Gemini Live uses a WebSocket connection for bidirectional audio streaming. Connect via:

    WS wss://cohesivity.ai/edge/google-generative-ai-api/ws/google.ai.generativelanguage.v1beta.GenerativeService.BidiGenerateContent?key=<coh_application_key>

The WebSocket relays directly to Google's Gemini Live API. Send and receive messages in the same format as the Google API — Cohesivity injects the API key and proxies all frames.

Setup message (send first after connecting):

    {
      "setup": {
        "model": "models/gemini-2.5-flash-native-audio-latest",
        "generationConfig": {
          "responseModalities": ["AUDIO"],
          "speechConfig": { "voiceConfig": { "prebuiltVoiceConfig": { "voiceName": "Puck" } } }
        }
      }
    }

After `setupComplete`, send text or audio:

    { "clientContent": { "turns": [{ "role": "user", "parts": [{ "text": "Hello" }] }], "turnComplete": true } }

Response includes text (thinking) + audio (inlineData with audio/pcm). See the official docs for the full protocol.

## Examples

- List models: `GET https://cohesivity.ai/edge/google-generative-ai-api/v1beta/models?key=<coh_application_key>`
- Generate text: `POST https://cohesivity.ai/edge/google-generative-ai-api/v1beta/models/gemini-2.5-flash:generateContent?key=<coh_application_key>` with body `{ "contents": [{ "parts": [{ "text": "Hello" }] }] }`
- Generate image: `POST https://cohesivity.ai/edge/google-generative-ai-api/v1beta/models/gemini-2.5-flash-image:generateContent?key=<coh_application_key>` with body `{ "contents": [{ "parts": [{ "text": "A landscape painting" }] }], "generationConfig": { "responseModalities": ["IMAGE", "TEXT"] } }`

## Image Generation

Use `gemini-2.5-flash-image` with `responseModalities: ["IMAGE", "TEXT"]` in generationConfig. The response includes `inlineData` with the image as base64 PNG.

Response parts:
- Text part: `{ "text": "Here is your image" }`
- Image part: `{ "inlineData": { "mimeType": "image/png", "data": "<base64>" } }`

To save the image, decode the base64 `data` field.

## Streaming

Streaming is supported. Use the `streamGenerateContent` action instead of `generateContent`.

- **Raw passthrough (default):** the proxy preserves the upstream response as-is. If you want Google SSE frames specifically, pass `?alt=sse`.
- **Normalized Cohesivity mode:** append `?coh_stream=normalized` to receive canonical SSE frames. Cohesivity automatically forces `alt=sse` upstream in this mode. Frame types:
  - `data: {"delta":"text chunk"}` — a text chunk from the model
  - `data: {"error":"error message"}` — an error from the model (rate limit, safety filter, etc.)
  - `data: {"done":true}` — stream complete (always the last frame)

## Response Format

The response is deeply nested. Extract the text from: `response.candidates[0].content.parts[0].text`

## JSON Output

To get reliable JSON from Gemini, set `generationConfig.responseMimeType: "application/json"` in the request body.

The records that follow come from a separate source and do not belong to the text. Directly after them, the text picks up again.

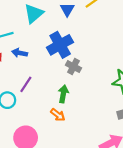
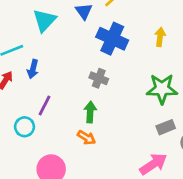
blue cross: (60, 45) -> (112, 39), moved, turned -30
blue arrow: (20, 53) -> (33, 69), turned -80

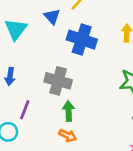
gray cross: (99, 78) -> (58, 81), moved, size x1.5

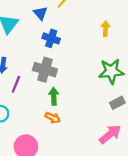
blue cross: (82, 40) -> (51, 38), moved, size x0.7
purple line: (25, 110) -> (16, 84), moved

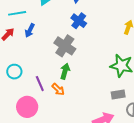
purple line: (16, 84) -> (40, 84), moved, turned -63

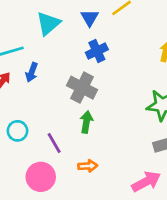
blue cross: (79, 21) -> (97, 51), turned 35
orange arrow: (58, 89) -> (88, 166), moved, turned -40

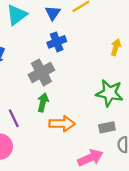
gray cross: (82, 88) -> (41, 72), turned 30
orange arrow: (88, 166) -> (62, 124), moved, size x1.5

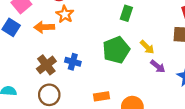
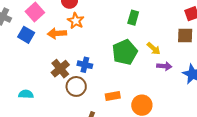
purple arrow: (158, 66) -> (164, 66), turned -32
brown circle: (49, 95) -> (76, 86), moved

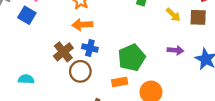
orange arrow: (57, 33) -> (82, 25), moved
yellow arrow: (154, 49) -> (173, 15), moved
green pentagon: (125, 52) -> (132, 58), moved

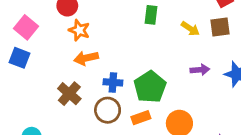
blue cross: (90, 48) -> (113, 82), moved
brown circle: (80, 71) -> (108, 110), moved

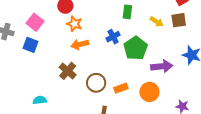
purple arrow: (200, 70) -> (162, 66), moved, size x1.5
blue cross: (113, 82) -> (113, 37), moved, turned -32
green pentagon: (150, 87) -> (136, 48), moved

Without this, Gemini wraps JSON in markdown code blocks.

## Token Budget

WARNING: Set `maxOutputTokens` to at least 1500 even for short responses. Gemini 2.5 models use internal "thinking" tokens (300-1000) that are deducted from this budget before any output is generated. A configured limit of 200 may produce only a few words.

Scaling guide: 1500 for simple responses, 3000-5000 for structured JSON (lists, objects), 6000-10000 for large outputs (multi-day itineraries, detailed reports). Truncated responses still show `finishReason: STOP` with no indication of truncation.